(Extracted data entries)
###

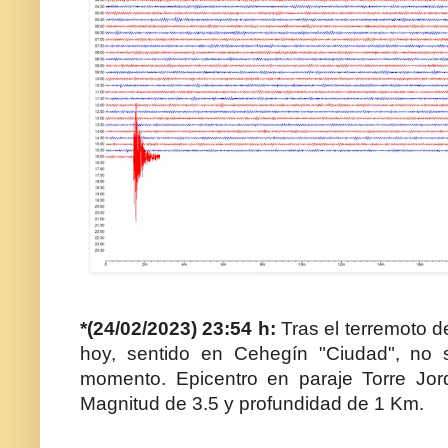
*(24/02/2023) 23:54 h:
Tras el terremoto d
hoy, sentido en Cehegín "Ciudad", no s
momento. Epicentro en paraje Torre Jor
Magnitud de 3.5 y profundidad de 1 Km.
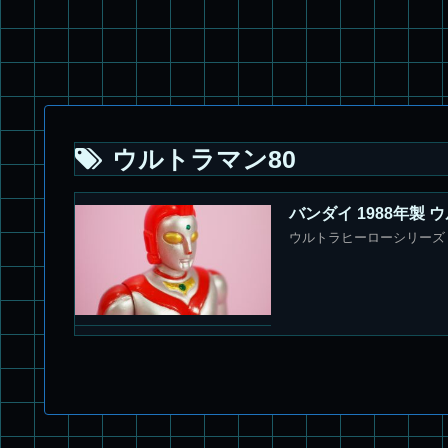
ウルトラマン80
バンダイ 1988年製
ウルトラヒーローシリーズ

###

• _Requirement_
Each line from the one holding "Magnitud de 3.5 y profundidad de 1 Km." to the end of the records above must be copied exactly; the pictures must not be copied.

• _Written response_
Magnitud de 3.5 y profundidad de 1 Km.
ウルトラマン80
バンダイ 1988年製
ウルトラヒーローシリーズ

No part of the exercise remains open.